Given data:
+++

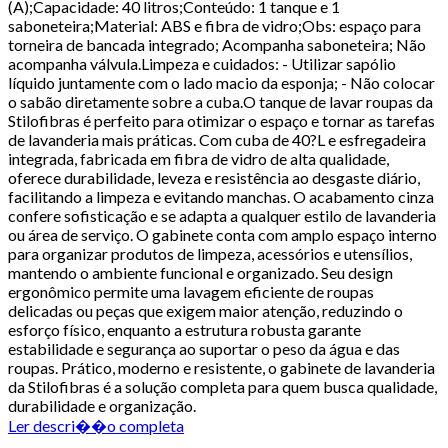
(A);Capacidade: 40 litros;Conteúdo: 1 tanque e 1
saboneteira;Material: ABS e fibra de vidro;Obs: espaço para
torneira de bancada integrado; Acompanha saboneteira; Não
acompanha válvula.Limpeza e cuidados: - Utilizar sapólio
líquido juntamente com o lado macio da esponja; - Não colocar
o sabão diretamente sobre a cuba.O tanque de lavar roupas da
Stilofibras é perfeito para otimizar o espaço e tornar as tarefas
de lavanderia mais práticas. Com cuba de 40?L e esfregadeira
integrada, fabricada em fibra de vidro de alta qualidade,
oferece durabilidade, leveza e resistência ao desgaste diário,
facilitando a limpeza e evitando manchas. O acabamento cinza
confere sofisticação e se adapta a qualquer estilo de lavanderia
ou área de serviço. O gabinete conta com amplo espaço interno
para organizar produtos de limpeza, acessórios e utensílios,
mantendo o ambiente funcional e organizado. Seu design
ergonômico permite uma lavagem eficiente de roupas
delicadas ou peças que exigem maior atenção, reduzindo o
esforço físico, enquanto a estrutura robusta garante
estabilidade e segurança ao suportar o peso da água e das
roupas. Prático, moderno e resistente, o gabinete de lavanderia
da Stilofibras é a solução completa para quem busca qualidade,
durabilidade e organização.
Ler descri��o completa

+++

How to complete this task: What lines above hold the word "cuba"? Pull each one out.

Solution to this problem:
o sabão diretamente sobre a cuba.O tanque de lavar roupas da
de lavanderia mais práticas. Com cuba de 40?L e esfregadeira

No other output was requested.